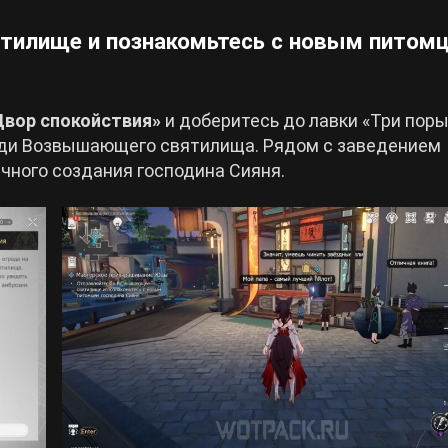
тилище и познакомьтесь с новым питом
Двор спокойствия»
и доберитесь до лавки «Три пор
ади Возвышающего святилища. Рядом с заведением
чного создания господина Сияня.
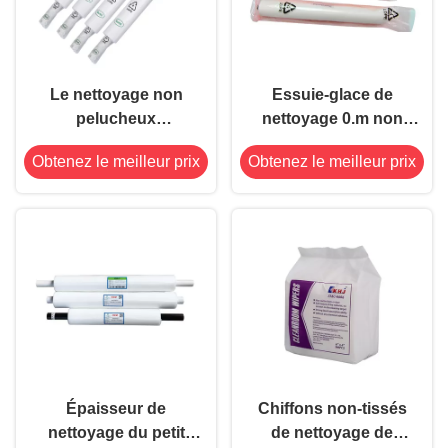
Le nettoyage non
Essuie-glace de
pelucheux
nettoyage 0.m non
d'imprimantes de
pelucheux de pochoir
Obtenez le meilleur prix
Obtenez le meilleur prix
carte PCB essuie
de Panasonic KEM
l'absorption de
Screen Printer SMT
hautes eaux de
pochoir de SMT
Épaisseur de
Chiffons non-tissés
nettoyage du petit
de nettoyage de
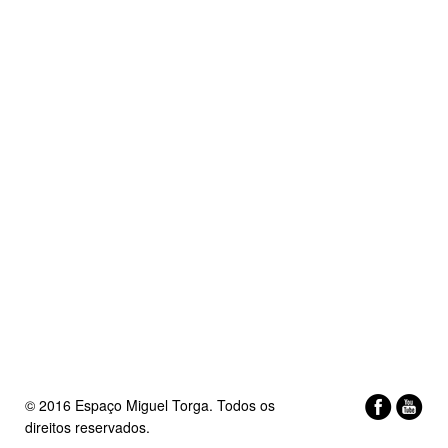
© 2016 Espaço Miguel Torga. Todos os
direitos reservados.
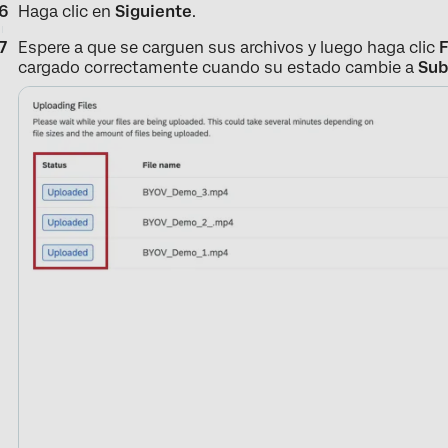
Haga clic en
Siguiente
.
Espere a que se carguen sus archivos y luego haga clic
F
cargado correctamente cuando su estado cambie a
Sub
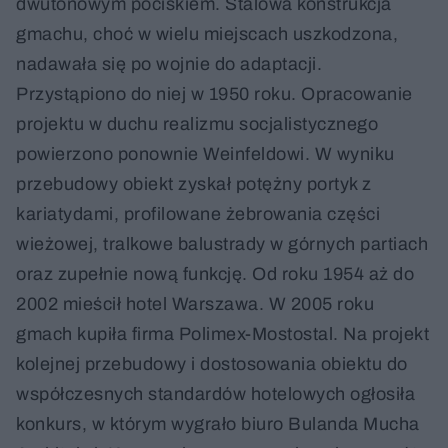
dwutonowym pociskiem. Stalowa konstrukcja
gmachu, choć w wielu miejscach uszkodzona,
nadawała się po wojnie do adaptacji.
Przystąpiono do niej w 1950 roku. Opracowanie
projektu w duchu realizmu socjalistycznego
powierzono ponownie Weinfeldowi. W wyniku
przebudowy obiekt zyskał potężny portyk z
kariatydami, profilowane żebrowania części
wieżowej, tralkowe balustrady w górnych partiach
oraz zupełnie nową funkcję. Od roku 1954 aż do
2002 mieścił hotel Warszawa. W 2005 roku
gmach kupiła firma Polimex-Mostostal. Na projekt
kolejnej przebudowy i dostosowania obiektu do
współczesnych standardów hotelowych ogłosiła
konkurs, w którym wygrało biuro Bulanda Mucha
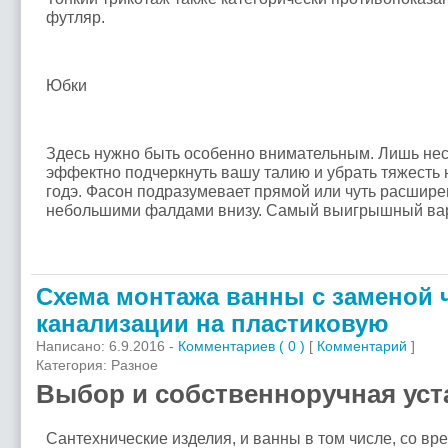
футляр.
Юбки
Здесь нужно быть особенно внимательным. Лишь нес
эффектно подчеркнуть вашу талию и убрать тяжесть н
годэ. Фасон подразумевает прямой или чуть расшире
небольшими фалдами внизу. Самый выигрышный вар
Схема монтажа ванны с заменой 
канализации на пластиковую
Написано: 6.9.2016 -
Комментариев ( 0 )
[
Комментарий
]
Категория: Разное
Выбор и собственноручная уст
Сантехнические изделия, и ванны в том числе, со в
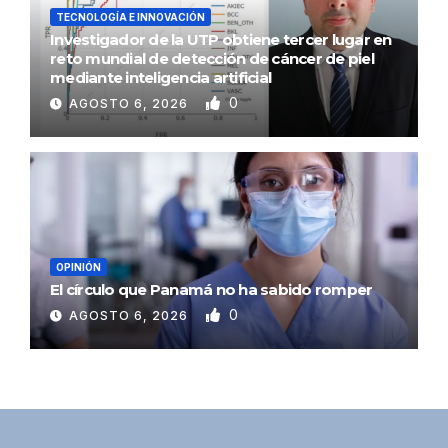
TECNOLOGÍA E INNOVACIÓN
Investigador de la UTP obtiene tercer lugar en
reto mundial de detección de cáncer de piel
mediante inteligencia artificial
0
AGOSTO 6, 2026
OPINIÓN
El círculo que Panamá no ha sabido romper
0
AGOSTO 6, 2026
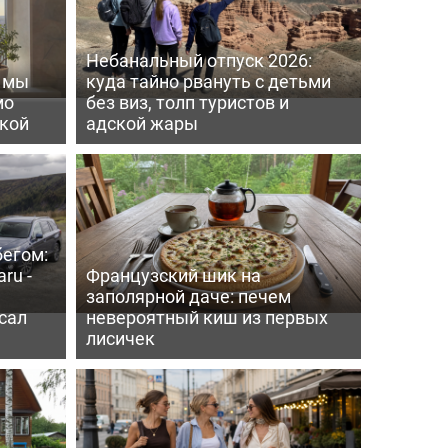
Небанальный отпуск 2026:
ь мы
куда тайно рвануть с детьми
мо
без виз, толп туристов и
пкой
адской жары
бегом:
ru -
Французский шик на
заполярной даче: печем
сал
невероятный киш из первых
лисичек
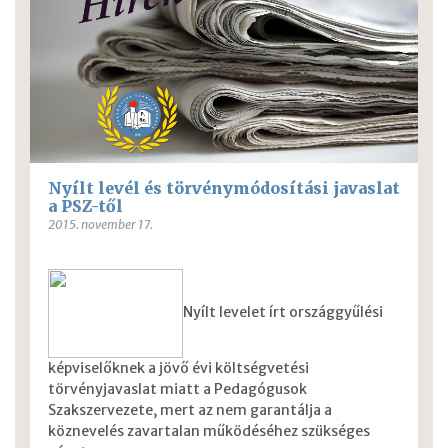
Nyílt levél és törvénymódosítási javaslat
a PSZ-től
2015. november 17.
Nyílt levelet írt országgyűlési
képviselőknek a jövő évi költségvetési
törvényjavaslat miatt a Pedagógusok
Szakszervezete, mert az nem garantálja a
köznevelés zavartalan működéséhez szükséges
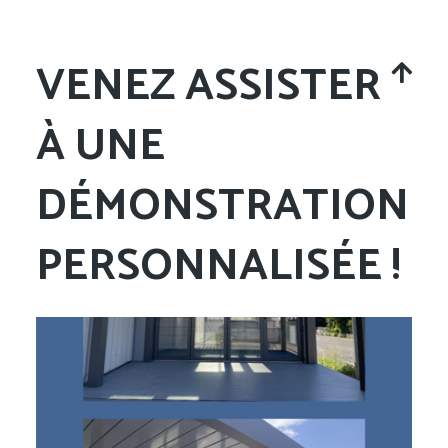
VENEZ ASSISTER
À UNE
DÉMONSTRATION
PERSONNALISÉE !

PROBLEM TO WORK ON -> Reproduce exactly the lines above starting at the line containing "wieżowej, tralkowe balustrady" and ending at the line containing "эффектно подчеркнуть вашу", including both, but not the pictures.

REPLY ->
wieżowej, tralkowe balustrady w górnych partiach
oraz zupełnie nową funkcję. Od roku 1954 aż do
2002 mieścił hotel Warszawa. W 2005 roku
gmach kupiła firma Polimex-Mostostal. Na projekt
kolejnej przebudowy i dostosowania obiektu do
współczesnych standardów hotelowych ogłosiła
konkurs, w którym wygrało biuro Bulanda Mucha
футляр.
Юбки
Здесь нужно быть особенно внимательным. Лишь нес
эффектно подчеркнуть вашу талию и убрать тяжесть н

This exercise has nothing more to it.